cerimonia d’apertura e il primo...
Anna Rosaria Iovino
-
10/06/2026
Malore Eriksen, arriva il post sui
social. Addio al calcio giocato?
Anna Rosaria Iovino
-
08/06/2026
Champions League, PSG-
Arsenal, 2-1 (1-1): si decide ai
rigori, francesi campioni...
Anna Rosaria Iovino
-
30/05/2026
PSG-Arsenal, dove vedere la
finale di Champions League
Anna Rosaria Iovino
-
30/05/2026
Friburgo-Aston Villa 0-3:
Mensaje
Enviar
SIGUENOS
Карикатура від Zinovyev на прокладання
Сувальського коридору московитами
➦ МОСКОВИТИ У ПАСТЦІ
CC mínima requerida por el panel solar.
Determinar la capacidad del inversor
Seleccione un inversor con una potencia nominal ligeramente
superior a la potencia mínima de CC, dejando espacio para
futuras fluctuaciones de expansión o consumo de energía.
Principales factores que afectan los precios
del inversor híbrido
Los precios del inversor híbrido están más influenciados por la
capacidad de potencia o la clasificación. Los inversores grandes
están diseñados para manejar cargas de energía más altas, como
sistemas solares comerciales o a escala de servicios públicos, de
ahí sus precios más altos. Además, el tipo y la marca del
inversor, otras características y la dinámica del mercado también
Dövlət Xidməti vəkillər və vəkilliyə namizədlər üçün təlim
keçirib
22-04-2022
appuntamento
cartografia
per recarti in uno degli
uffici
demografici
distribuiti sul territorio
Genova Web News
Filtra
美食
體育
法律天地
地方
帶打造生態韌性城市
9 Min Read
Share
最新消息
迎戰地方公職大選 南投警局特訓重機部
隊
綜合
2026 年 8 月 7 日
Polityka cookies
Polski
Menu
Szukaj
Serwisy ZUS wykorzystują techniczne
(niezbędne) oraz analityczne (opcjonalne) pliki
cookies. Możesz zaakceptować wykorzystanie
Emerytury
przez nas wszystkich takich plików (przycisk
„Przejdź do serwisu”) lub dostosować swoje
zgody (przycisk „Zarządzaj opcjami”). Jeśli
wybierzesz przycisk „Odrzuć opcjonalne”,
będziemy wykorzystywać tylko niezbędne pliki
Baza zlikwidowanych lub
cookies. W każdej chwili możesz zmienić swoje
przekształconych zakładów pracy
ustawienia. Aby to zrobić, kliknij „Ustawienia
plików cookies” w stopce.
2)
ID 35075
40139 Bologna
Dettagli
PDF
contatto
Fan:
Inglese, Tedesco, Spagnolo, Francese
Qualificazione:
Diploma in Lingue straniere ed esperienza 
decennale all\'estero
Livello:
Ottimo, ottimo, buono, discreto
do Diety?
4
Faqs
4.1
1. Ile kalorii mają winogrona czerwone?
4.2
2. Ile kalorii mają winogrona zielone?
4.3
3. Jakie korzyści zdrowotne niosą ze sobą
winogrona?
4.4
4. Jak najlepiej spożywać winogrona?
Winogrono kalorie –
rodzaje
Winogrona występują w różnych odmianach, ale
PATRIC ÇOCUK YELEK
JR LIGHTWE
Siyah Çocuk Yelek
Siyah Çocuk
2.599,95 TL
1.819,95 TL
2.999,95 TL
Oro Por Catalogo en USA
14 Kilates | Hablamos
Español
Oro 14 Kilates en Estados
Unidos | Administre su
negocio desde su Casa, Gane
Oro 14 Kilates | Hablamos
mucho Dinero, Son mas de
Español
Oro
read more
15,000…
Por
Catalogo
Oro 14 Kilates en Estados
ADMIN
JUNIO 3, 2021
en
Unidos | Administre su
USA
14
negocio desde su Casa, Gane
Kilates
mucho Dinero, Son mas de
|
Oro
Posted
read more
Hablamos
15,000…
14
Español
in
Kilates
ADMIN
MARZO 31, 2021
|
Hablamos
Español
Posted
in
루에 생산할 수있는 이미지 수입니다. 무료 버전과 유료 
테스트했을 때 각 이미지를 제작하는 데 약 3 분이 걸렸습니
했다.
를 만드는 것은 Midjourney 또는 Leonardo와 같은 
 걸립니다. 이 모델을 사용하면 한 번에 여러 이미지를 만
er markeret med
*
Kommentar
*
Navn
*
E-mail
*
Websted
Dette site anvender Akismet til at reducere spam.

● **Your goal**
Go through the data and return every record exactly.

● **Exercise solution**
cerimonia d’apertura e il primo...
Anna Rosaria Iovino
-
10/06/2026
Malore Eriksen, arriva il post sui
social. Addio al calcio giocato?
Anna Rosaria Iovino
-
08/06/2026
Champions League, PSG-
Arsenal, 2-1 (1-1): si decide ai
rigori, francesi campioni...
Anna Rosaria Iovino
-
30/05/2026
PSG-Arsenal, dove vedere la
finale di Champions League
Anna Rosaria Iovino
-
30/05/2026
Friburgo-Aston Villa 0-3:
Mensaje
Enviar
SIGUENOS
Карикатура від Zinovyev на прокладання
Сувальського коридору московитами
➦ МОСКОВИТИ У ПАСТЦІ
CC mínima requerida por el panel solar.
Determinar la capacidad del inversor
Seleccione un inversor con una potencia nominal ligeramente
superior a la potencia mínima de CC, dejando espacio para
futuras fluctuaciones de expansión o consumo de energía.
Principales factores que afectan los precios
del inversor híbrido
Los precios del inversor híbrido están más influenciados por la
capacidad de potencia o la clasificación. Los inversores grandes
están diseñados para manejar cargas de energía más altas, como
sistemas solares comerciales o a escala de servicios públicos, de
ahí sus precios más altos. Además, el tipo y la marca del
inversor, otras características y la dinámica del mercado también
Dövlət Xidməti vəkillər və vəkilliyə namizədlər üçün təlim
keçirib
22-04-2022
appuntamento
cartografia
per recarti in uno degli
uffici
demografici
distribuiti sul territorio
Genova Web News
Filtra
美食
體育
法律天地
地方
帶打造生態韌性城市
9 Min Read
Share
最新消息
迎戰地方公職大選 南投警局特訓重機部
隊
綜合
2026 年 8 月 7 日
Polityka cookies
Polski
Menu
Szukaj
Serwisy ZUS wykorzystują techniczne
(niezbędne) oraz analityczne (opcjonalne) pliki
cookies. Możesz zaakceptować wykorzystanie
Emerytury
przez nas wszystkich takich plików (przycisk
„Przejdź do serwisu”) lub dostosować swoje
zgody (przycisk „Zarządzaj opcjami”). Jeśli
wybierzesz przycisk „Odrzuć opcjonalne”,
będziemy wykorzystywać tylko niezbędne pliki
Baza zlikwidowanych lub
cookies. W każdej chwili możesz zmienić swoje
przekształconych zakładów pracy
ustawienia. Aby to zrobić, kliknij „Ustawienia
plików cookies” w stopce.
2)
ID 35075
40139 Bologna
Dettagli
PDF
contatto
Fan:
Inglese, Tedesco, Spagnolo, Francese
Qualificazione:
Diploma in Lingue straniere ed esperienza 
decennale all\'estero
Livello:
Ottimo, ottimo, buono, discreto
do Diety?
4
Faqs
4.1
1. Ile kalorii mają winogrona czerwone?
4.2
2. Ile kalorii mają winogrona zielone?
4.3
3. Jakie korzyści zdrowotne niosą ze sobą
winogrona?
4.4
4. Jak najlepiej spożywać winogrona?
Winogrono kalorie –
rodzaje
Winogrona występują w różnych odmianach, ale
PATRIC ÇOCUK YELEK
JR LIGHTWE
Siyah Çocuk Yelek
Siyah Çocuk
2.599,95 TL
1.819,95 TL
2.999,95 TL
Oro Por Catalogo en USA
14 Kilates | Hablamos
Español
Oro 14 Kilates en Estados
Unidos | Administre su
negocio desde su Casa, Gane
Oro 14 Kilates | Hablamos
mucho Dinero, Son mas de
Español
Oro
read more
15,000…
Por
Catalogo
Oro 14 Kilates en Estados
ADMIN
JUNIO 3, 2021
en
Unidos | Administre su
USA
14
negocio desde su Casa, Gane
Kilates
mucho Dinero, Son mas de
|
Oro
Posted
read more
Hablamos
15,000…
14
Español
in
Kilates
ADMIN
MARZO 31, 2021
|
Hablamos
Español
Posted
in
루에 생산할 수있는 이미지 수입니다. 무료 버전과 유료 
테스트했을 때 각 이미지를 제작하는 데 약 3 분이 걸렸습니
했다.
를 만드는 것은 Midjourney 또는 Leonardo와 같은 
 걸립니다. 이 모델을 사용하면 한 번에 여러 이미지를 만
er markeret med
*
Kommentar
*
Navn
*
E-mail
*
Websted
Dette site anvender Akismet til at reducere spam.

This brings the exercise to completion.